I urge you to reverse the funding cuts to schools.  It is an outrage that Government funding decisions have resulted in 70% of maintained schools in England facing real-terms cuts since 2010/11. This includes 66% of maintained primary schools and 88% of maintained secondary schools.   In Brighton Pavilion, 46% of schools have less funding in real terms than they had in 2010. This equates to a change in per pupil funding of -£74 and a total change in school spending power of -£761,920 for all children in the constituency.  

It is estimated that at least £12.2 billion is needed to restore school spending power to 2010 levels, repair crumbling school buildings and tackle the crisis in SEND funding.  It is critical for our children's future that this is addressed in the Budget. 
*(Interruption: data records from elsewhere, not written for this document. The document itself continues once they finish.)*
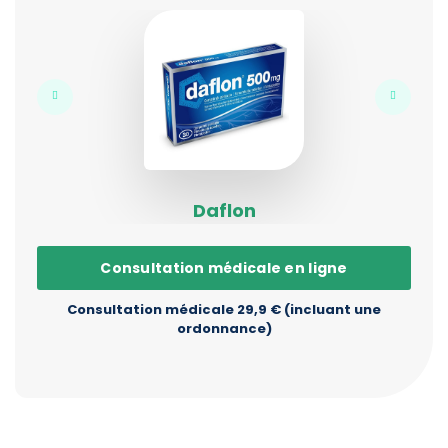
Daflon
Consultation médicale en ligne
Consultation médicale 29,9 € (incluant une
ordonnance)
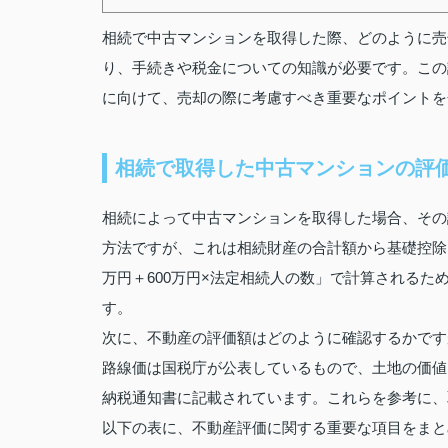
相続で中古マンションを取得した際、どのように売
り、手続きや税金についての知識が必要です。この
に向けて、売却の際に考慮すべき重要なポイントを
相続で取得した中古マンションの評
相続によって中古マンションを取得した場合、その
方法ですが、これは相続財産の合計額から基礎控除を
万円＋600万円×法定相続人の数」で計算される
す。
次に、不動産の評価額はどのように確認するかです
路線価は国税庁が公表しているもので、土地の価値
納税通知書に記載されています。これらを参考に、
以下の表に、不動産評価に関する重要な項目をまと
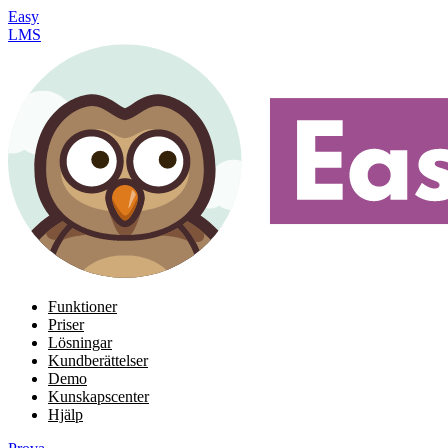
Easy
LMS
Funktioner
Priser
Lösningar
Kundberättelser
Demo
Kunskapscenter
Hjälp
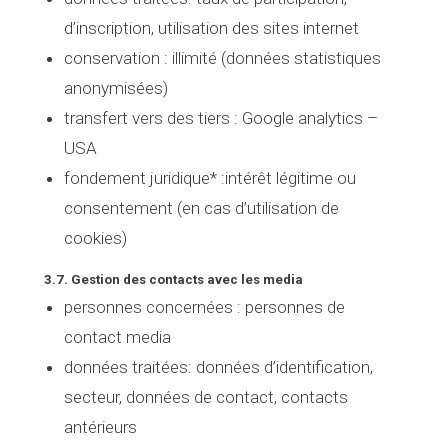
d’inscription, utilisation des sites internet
conservation :
illimité (données statistiques
anonymisées)
transfert vers des tiers
: Google analytics –
USA
fondement juridique* :
intérêt légitime ou
consentement (en cas d’utilisation de
cookies)
3.7. Gestion des contacts avec les media
personnes concernées
: personnes de
contact media
données traitées
: données d’identification,
secteur, données de contact, contacts
antérieurs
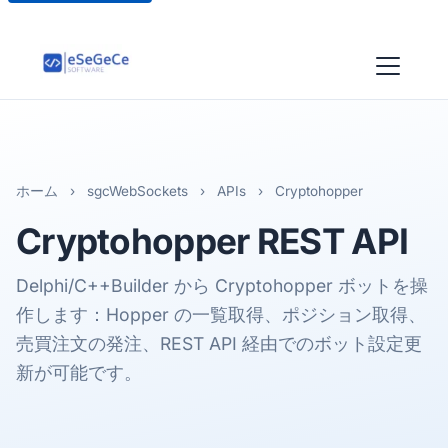
ホーム
›
sgcWebSockets
›
APIs
›
Cryptohopper
Cryptohopper
REST API
Delphi/C++Builder から Cryptohopper ボットを操
作します：Hopper の一覧取得、ポジション取得、
売買注文の発注、REST API 経由でのボット設定更
新が可能です。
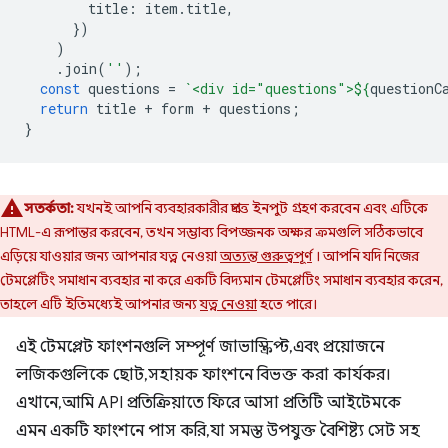
title
:
item
.
title
,
})
)
.
join
(
''
);
const
questions
=
`<div id="questions">
${
questionC
return
title
+
form
+
questions
;
}
সতর্কতা:
যখনই আপনি ব্যবহারকারীর প্রদত্ত ইনপুট গ্রহণ করবেন এবং এটিকে
HTML-এ রূপান্তর করবেন, তখন সম্ভাব্য বিপজ্জনক অক্ষর ক্রমগুলি সঠিকভাবে
এড়িয়ে যাওয়ার জন্য আপনার যত্ন নেওয়া
অত্যন্ত গুরুত্বপূর্ণ
। আপনি যদি নিজের
টেমপ্লেটিং সমাধান ব্যবহার না করে একটি বিদ্যমান টেমপ্লেটিং সমাধান ব্যবহার করেন,
তাহলে এটি ইতিমধ্যেই আপনার জন্য
যত্ন নেওয়া
হতে পারে।
এই টেমপ্লেট ফাংশনগুলি সম্পূর্ণ জাভাস্ক্রিপ্ট, এবং প্রয়োজনে
লজিকগুলিকে ছোট, সহায়ক ফাংশনে বিভক্ত করা কার্যকর।
এখানে, আমি API প্রতিক্রিয়াতে ফিরে আসা প্রতিটি আইটেমকে
এমন একটি ফাংশনে পাস করি, যা সমস্ত উপযুক্ত বৈশিষ্ট্য সেট সহ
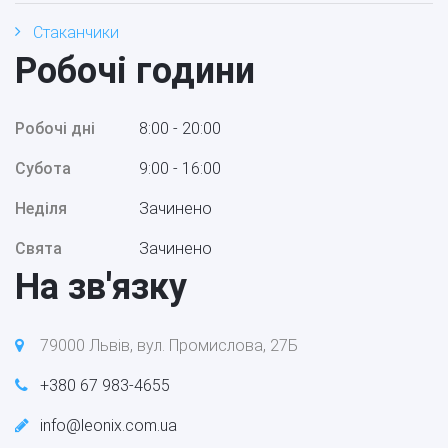
Стаканчики
Робочі години
Робочі дні
8:00 - 20:00
Субота
9:00 - 16:00
Неділя
Зачинено
Свята
Зачинено
На зв'язку
79000 Львів, вул. Промислова, 27Б
+380 67 983-4655
info@leonix.com.ua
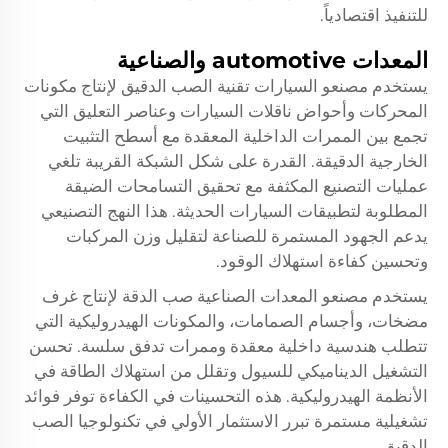
للتنفيذ اقتصادياً.
المعدات automotive والصناعية
يستخدم مصنعو السيارات تقنية الصب الدقيق لإنتاج مكونات
المحركات وأحواض ناقلات السيارات وعناصر التعليق التي
تجمع بين الممرات الداخلية المعقدة مع أسطح التثبيت
الخارجية الدقيقة. القدرة على شكل الشبكة القريبة تلغي
عمليات التصنيع المكثفة مع تحقيق التسامحات الضيقة
المطلوبة لتطبيقات السيارات الحديثة. هذا النهج التصنيعي
يدعم الجهود المستمرة للصناعة لتقليل وزن المركبات
وتحسين كفاءة استهلاك الوقود.
يستخدم مصنعو المعدات الصناعية صب الدقة لإنتاج غرف
مضخات، وأجسام الصمامات، والمكونات الهيدروليكية التي
تتطلب هندسية داخلية معقدة وممرات تدفق سلسة. تحسن
التشغيل الديناميكي للسيول وتقلل من استهلاك الطاقة في
الأنظمة الهيدروليكية. هذه التحسينات في الكفاءة توفر فوائد
تشغيلية مستمرة تبرر الاستثمار الأولي في تكنولوجيا الصب
الدقيق.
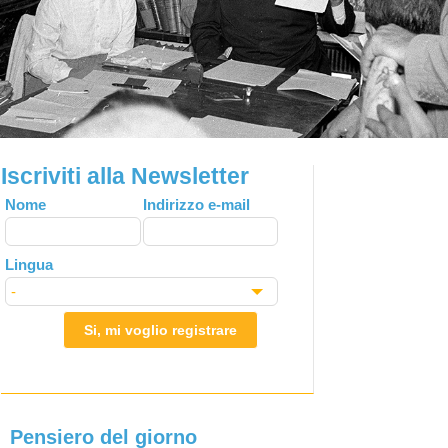
Iscriviti alla Newsletter
Leave
Nome
Indirizzo e-mail
this
field
Lingua
blank
Si, mi voglio registrare
Pensiero del giorno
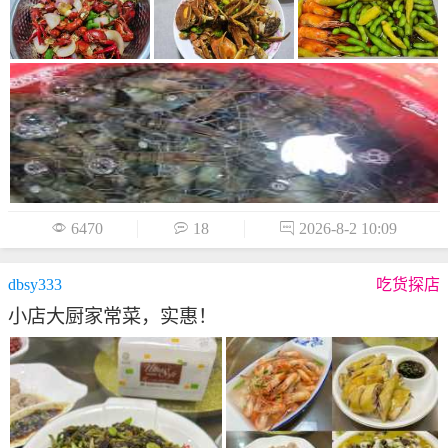

6470

18

2026-8-2 10:09
dbsy333
吃货探店
小店大厨家常菜，实惠！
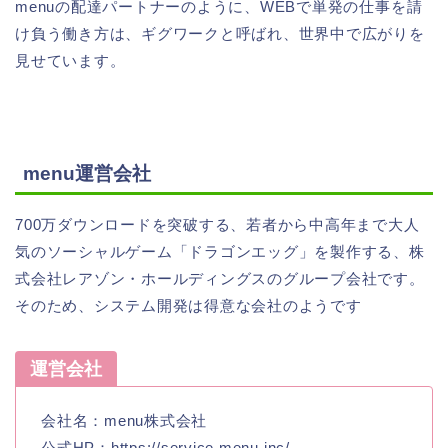
menuの配達パートナーのように、WEBで単発の仕事を請
け負う働き方は、ギグワークと呼ばれ、世界中で広がりを
見せています。
menu運営会社
700万ダウンロードを突破する、若者から中高年まで大人
気のソーシャルゲーム「ドラゴンエッグ」を製作する、株
式会社レアゾン・ホールディングスのグループ会社です。
そのため、システム開発は得意な会社のようです
運営会社
会社名：menu株式会社
公式HP：https://service.menu.inc/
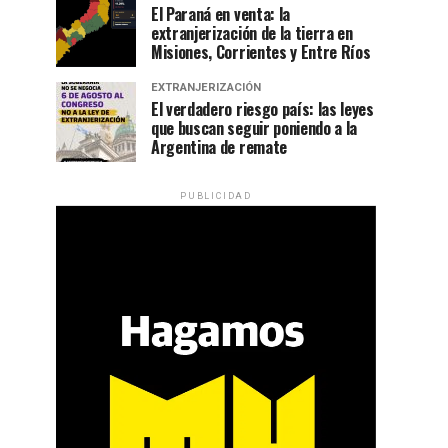
El Paraná en venta: la
extranjerización de la tierra en
Misiones, Corrientes y Entre Ríos
EXTRANJERIZACIÓN
El verdadero riesgo país: las leyes
que buscan seguir poniendo a la
Argentina de remate
PUBLICIDAD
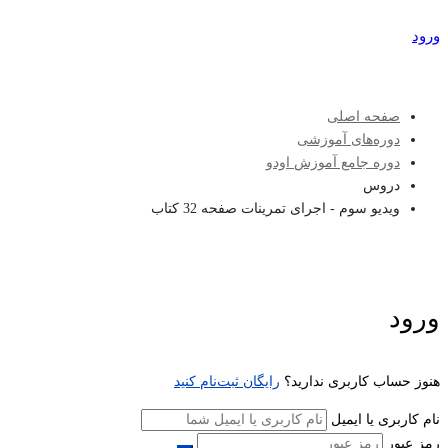
ورود
عضویت
صفحه اصلی
دوره‌های آموزشی
دوره جامع آموزش اودو
دروس
ویدیو سوم - اجرای تمرینات صفحه 32 کتاب
ورود
هنوز حساب کاربری ندارید؟
رایگان ثبت‌نام کنید
نام کاربری یا ایمیل
رمز عبور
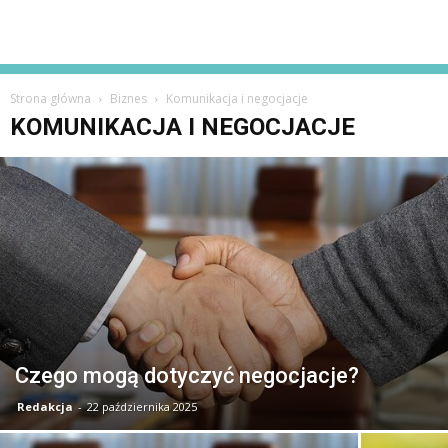
Strona główna
Biznes
Komunikacja i negocjacje
KOMUNIKACJA I NEGOCJACJE
Czego mogą dotyczyć negocjacje?
Redakcja
-
22 października 2025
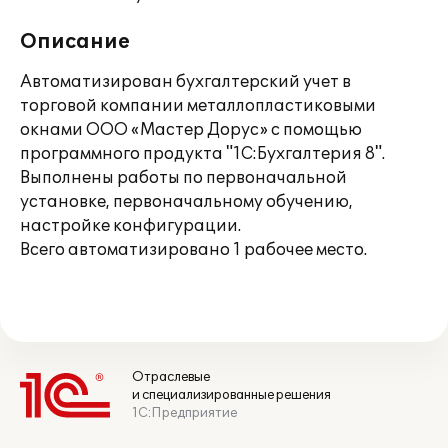
Описание
Автоматизирован бухгалтерский учет в
торговой компании металлопластиковыми
окнами ООО «Мастер Дорус» с помощью
программного продукта "1С:Бухгалтерия 8".
Выполнены работы по первоначальной
установке, первоначальному обучению,
настройке конфигурации.
Всего автоматизировано 1 рабочее место.
Отраслевые
и специализированные решения
1С:Предприятие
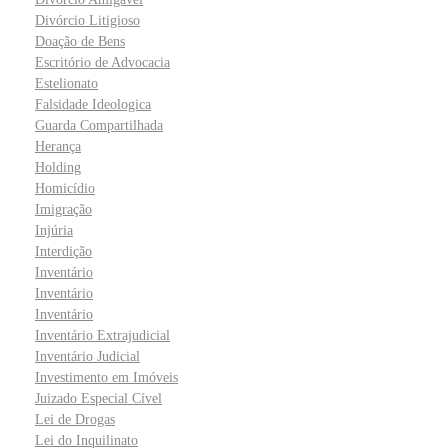
Divórcio Litigioso
Doação de Bens
Escritório de Advocacia
Estelionato
Falsidade Ideologica
Guarda Compartilhada
Herança
Holding
Homicídio
Imigração
Injúria
Interdição
Inventário
Inventário
Inventário
Inventário Extrajudicial
Inventário Judicial
Investimento em Imóveis
Juizado Especial Cível
Lei de Drogas
Lei do Inquilinato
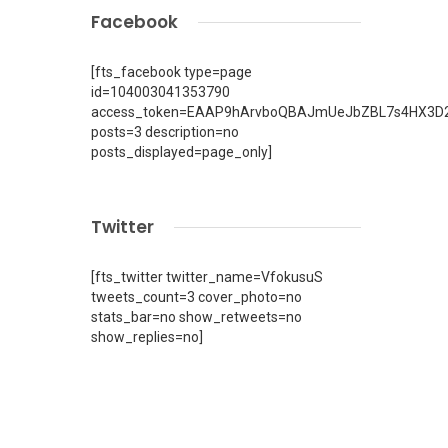
Facebook
[fts_facebook type=page
id=104003041353790
access_token=EAAP9hArvboQBAJmUeJbZBL7s4HX3D2
posts=3 description=no
posts_displayed=page_only]
Twitter
[fts_twitter twitter_name=VfokusuS
tweets_count=3 cover_photo=no
stats_bar=no show_retweets=no
show_replies=no]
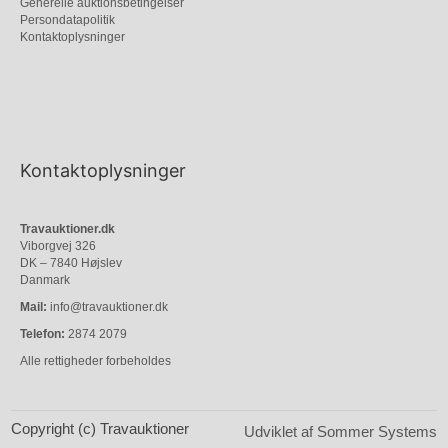
Generelle auktionsbetingelser
Persondatapolitik
Kontaktoplysninger
Kontaktoplysninger
Travauktioner.dk
Viborgvej 326
DK – 7840 Højslev
Danmark
Mail:
info@travauktioner.dk
Telefon:
2874 2079
Alle rettigheder forbeholdes
Copyright (c) Travauktioner
Udviklet af Sommer Systems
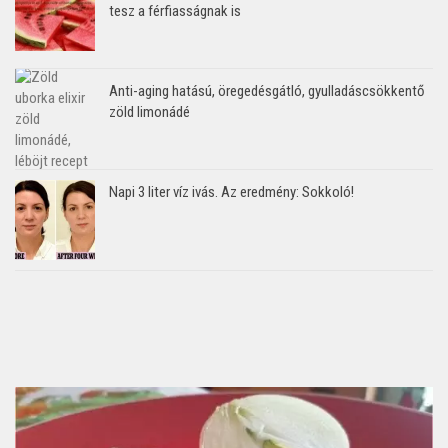
tesz a férfiasságnak is
Anti-aging hatású, öregedésgátló, gyulladáscsökkentő
zöld limonádé
Napi 3 liter víz ivás. Az eredmény: Sokkoló!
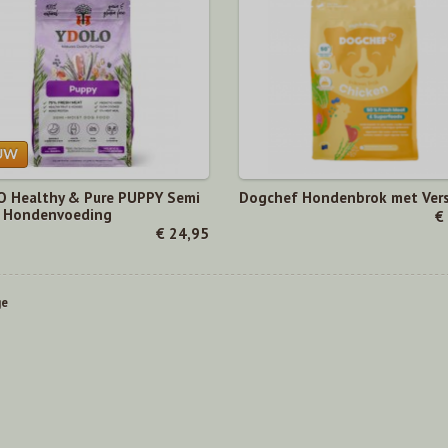
 Healthy & Pure PUPPY Semi
Dogchef Hondenbrok met Vers
 Hondenvoeding
€
€ 24,95
ge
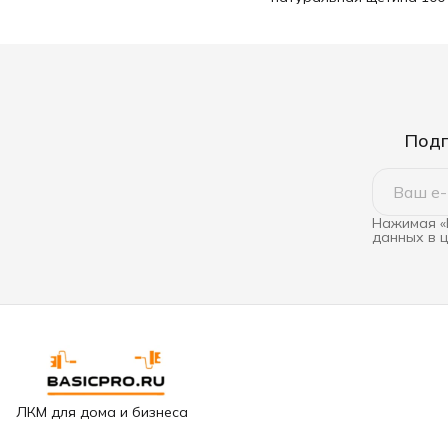
Подп
Нажимая «
данных в 
ЛКМ для дома и бизнеса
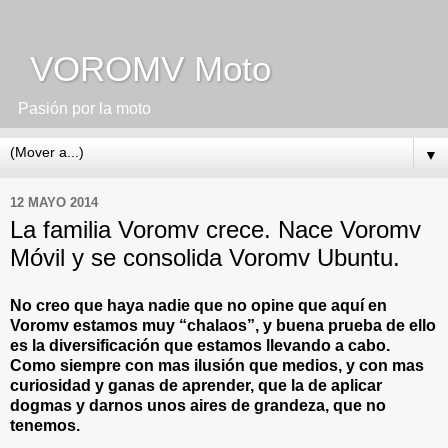
VOROMV Moto
Pasión por la moto
▼
12 MAYO 2014
La familia Voromv crece. Nace Voromv
Móvil y se consolida Voromv Ubuntu.
No creo que haya nadie que no opine que aquí en
Voromv estamos muy “chalaos”, y buena prueba de ello
es la diversificación que estamos llevando a cabo.
Como siempre con mas ilusión que medios, y con mas
curiosidad y ganas de aprender, que la de aplicar
dogmas y darnos unos aires de grandeza, que no
tenemos.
Local Fire and Rescue Services 

I will conclude this letter with a final example of Treasury underfunding of a vital local service. I have previously contacted you about East Sussex Fire and Rescue Service (ESFRS).  As you may recall, last year I wrote about the need for a fully funded local fire and rescue service proportionate to need in the wake of a major incident at the Royal Albion Hotel, which required support from across the region. The ESFRS funding situation is still not resolved, and this is totally unacceptable.   

My local service leaders have made it clear that they are being forced to rely on short-term settlements and one-off grants which makes planning very difficult.  Our Fire and Rescue services need a fair, risk-based share of funding and this is not happening.  They need:  

  • medium-term settlements to help maintain current staffing levels; 
  • one off grants to be baselined into their ongoing settlement to provide certainty, including pensions, protection uplift and minimum funding guarantee; 
  • new burdens need to be fully funded, including high-rise buildings risk; 
  • funding for replacement and operation of National Resilience Assets; 
  • support for measures required to deliver on net zero 

The bottom line is my local fire and rescue service is not getting enough money to keep residents as safe as possible.  This is something I urge the Treasury to address with the DLUHC.  

All of the above are matters for the Treasury and arise from the systemic problems caused by 14 years of public services being hollowed out by your Government. This, coupled with inflation, high energy costs and insufficient funding settlements have created a perfect storm.  The problems facing Brighton and Hove are replicated at national level, with over half of councils facing bankruptcy within the next Parliament and nearly one in five council leaders in England now say they are likely to declare bankruptcy in the next 15 months.   

I urge you to provide the funding for housing and vital local services that is so desperately needed.